### ACTIVITY
Using the data below, output a verbatim copy of the lines between the one holding "Friends Gatherin" and the one holding "atwalk Being Installed", inclusive, without any pictures.

### DATASET EXTRACT

┄┄┄┄┄┄

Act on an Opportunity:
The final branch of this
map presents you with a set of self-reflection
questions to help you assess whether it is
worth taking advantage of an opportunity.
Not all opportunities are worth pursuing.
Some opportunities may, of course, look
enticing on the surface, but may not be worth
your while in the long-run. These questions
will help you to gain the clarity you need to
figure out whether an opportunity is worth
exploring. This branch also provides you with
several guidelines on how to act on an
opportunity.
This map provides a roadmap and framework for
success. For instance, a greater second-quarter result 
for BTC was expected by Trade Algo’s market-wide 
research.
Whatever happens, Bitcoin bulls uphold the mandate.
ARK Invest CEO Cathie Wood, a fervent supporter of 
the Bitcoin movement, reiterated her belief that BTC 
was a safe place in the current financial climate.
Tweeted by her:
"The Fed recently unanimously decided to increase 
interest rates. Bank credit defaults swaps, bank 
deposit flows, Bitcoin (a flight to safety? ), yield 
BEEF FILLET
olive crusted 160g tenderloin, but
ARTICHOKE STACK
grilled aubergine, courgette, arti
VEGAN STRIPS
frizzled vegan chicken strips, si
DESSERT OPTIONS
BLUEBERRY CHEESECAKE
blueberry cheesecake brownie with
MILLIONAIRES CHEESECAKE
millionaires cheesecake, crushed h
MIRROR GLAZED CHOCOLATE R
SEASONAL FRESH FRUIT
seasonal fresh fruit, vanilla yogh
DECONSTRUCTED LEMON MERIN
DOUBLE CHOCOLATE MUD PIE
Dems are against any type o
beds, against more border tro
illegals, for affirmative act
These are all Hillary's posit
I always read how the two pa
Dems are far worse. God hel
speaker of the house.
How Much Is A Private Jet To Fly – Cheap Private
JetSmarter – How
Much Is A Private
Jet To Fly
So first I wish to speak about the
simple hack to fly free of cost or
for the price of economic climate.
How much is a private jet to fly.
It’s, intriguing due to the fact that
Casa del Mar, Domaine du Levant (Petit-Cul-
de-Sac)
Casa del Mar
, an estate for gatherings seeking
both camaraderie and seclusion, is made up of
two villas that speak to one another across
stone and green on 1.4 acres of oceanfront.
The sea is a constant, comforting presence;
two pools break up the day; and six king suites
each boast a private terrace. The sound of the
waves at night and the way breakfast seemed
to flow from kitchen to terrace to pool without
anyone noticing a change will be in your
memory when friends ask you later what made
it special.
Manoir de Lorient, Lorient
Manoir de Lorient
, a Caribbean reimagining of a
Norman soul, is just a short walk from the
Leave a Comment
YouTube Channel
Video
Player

┄┄┄┄┄┄

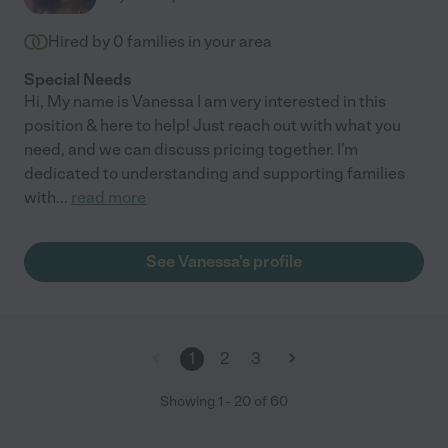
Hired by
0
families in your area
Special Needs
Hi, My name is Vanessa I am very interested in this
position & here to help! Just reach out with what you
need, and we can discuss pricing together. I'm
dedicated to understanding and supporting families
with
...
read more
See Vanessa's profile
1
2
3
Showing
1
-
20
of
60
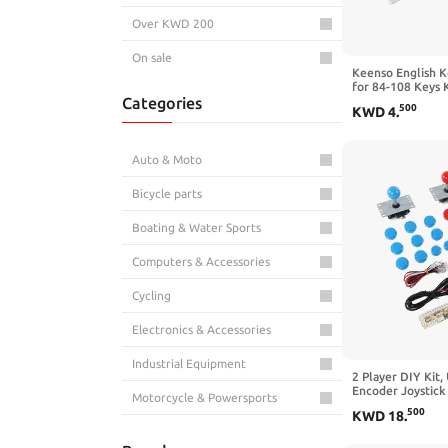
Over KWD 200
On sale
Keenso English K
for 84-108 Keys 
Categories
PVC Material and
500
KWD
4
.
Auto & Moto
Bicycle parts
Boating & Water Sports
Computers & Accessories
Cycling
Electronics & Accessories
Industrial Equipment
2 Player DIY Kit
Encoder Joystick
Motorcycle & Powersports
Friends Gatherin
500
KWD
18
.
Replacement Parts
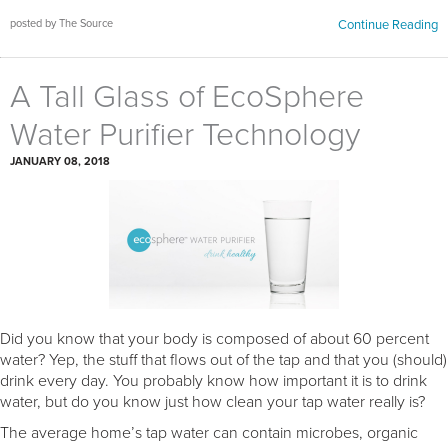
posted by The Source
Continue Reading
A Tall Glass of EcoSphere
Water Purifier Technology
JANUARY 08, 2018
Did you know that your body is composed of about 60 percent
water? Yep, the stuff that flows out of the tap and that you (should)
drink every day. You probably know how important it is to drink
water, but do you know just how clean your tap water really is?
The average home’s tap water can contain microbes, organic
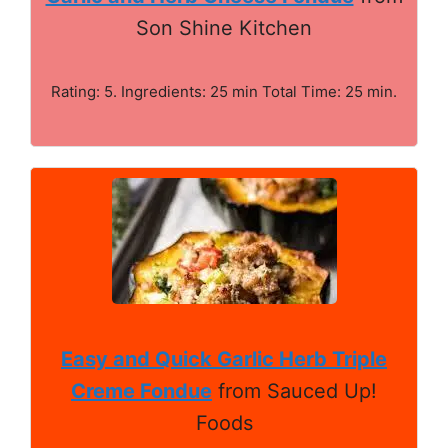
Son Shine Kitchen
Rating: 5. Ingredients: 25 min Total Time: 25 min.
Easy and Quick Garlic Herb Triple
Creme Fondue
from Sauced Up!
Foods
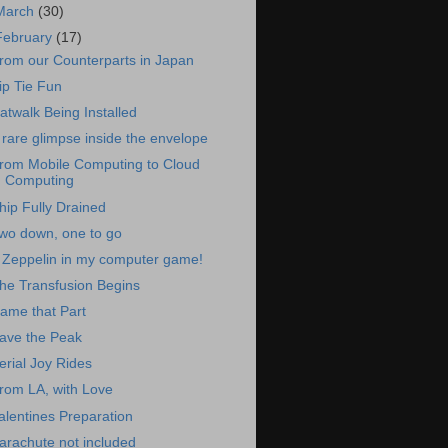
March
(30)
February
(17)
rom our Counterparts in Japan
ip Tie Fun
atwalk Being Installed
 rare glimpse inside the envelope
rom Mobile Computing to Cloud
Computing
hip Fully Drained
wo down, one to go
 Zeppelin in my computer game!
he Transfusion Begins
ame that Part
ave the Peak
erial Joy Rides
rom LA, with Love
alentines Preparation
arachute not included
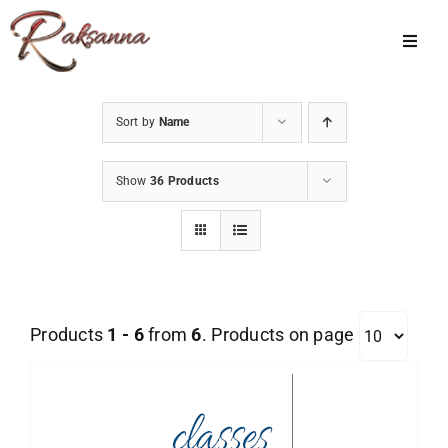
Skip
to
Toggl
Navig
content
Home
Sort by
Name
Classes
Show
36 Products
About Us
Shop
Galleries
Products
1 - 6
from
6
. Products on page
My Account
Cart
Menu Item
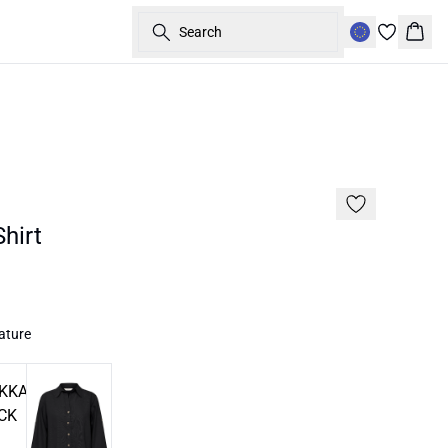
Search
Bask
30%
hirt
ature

┄┄┄┄┄┄

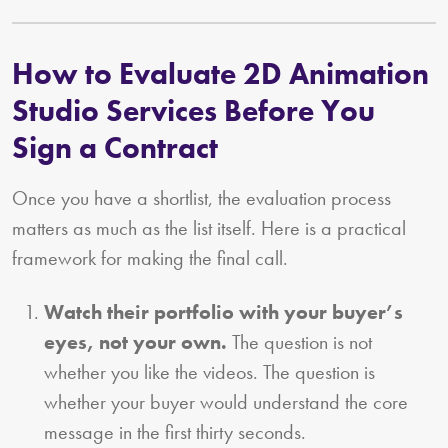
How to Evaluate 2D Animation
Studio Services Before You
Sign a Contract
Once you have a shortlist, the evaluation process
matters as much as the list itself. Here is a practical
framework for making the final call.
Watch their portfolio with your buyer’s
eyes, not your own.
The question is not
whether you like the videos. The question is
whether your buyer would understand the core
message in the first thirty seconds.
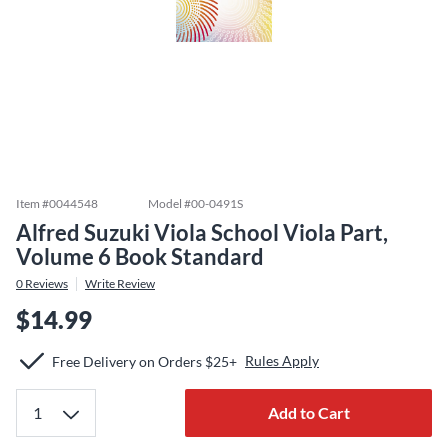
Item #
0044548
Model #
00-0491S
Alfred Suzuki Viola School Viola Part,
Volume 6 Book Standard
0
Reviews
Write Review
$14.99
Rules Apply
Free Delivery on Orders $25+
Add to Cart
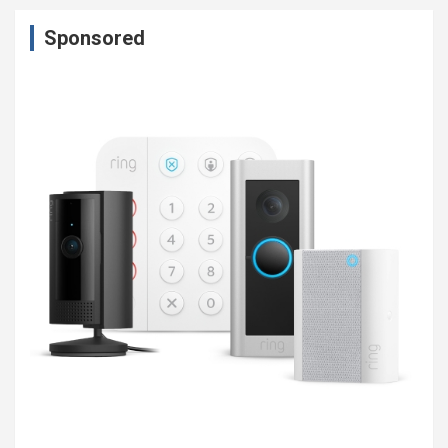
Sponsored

┄┄┄┄┄┄

### SOLUTION FOR THIS PROBLEM
Friends Gatherin
500
KWD
18
.
Replacement Parts
posted by The Source
Continue Reading
A Tall Glass of EcoSphere
Water Purifier Technology
JANUARY 08, 2018
Did you know that your body is composed of about 60 percent
water? Yep, the stuff that flows out of the tap and that you (should)
drink every day. You probably know how important it is to drink
water, but do you know just how clean your tap water really is?
The average home’s tap water can contain microbes, organic
Son Shine Kitchen
Rating: 5. Ingredients: 25 min Total Time: 25 min.
Easy and Quick Garlic Herb Triple
Creme Fondue
from Sauced Up!
Foods
March
(30)
February
(17)
rom our Counterparts in Japan
ip Tie Fun
atwalk Being Installed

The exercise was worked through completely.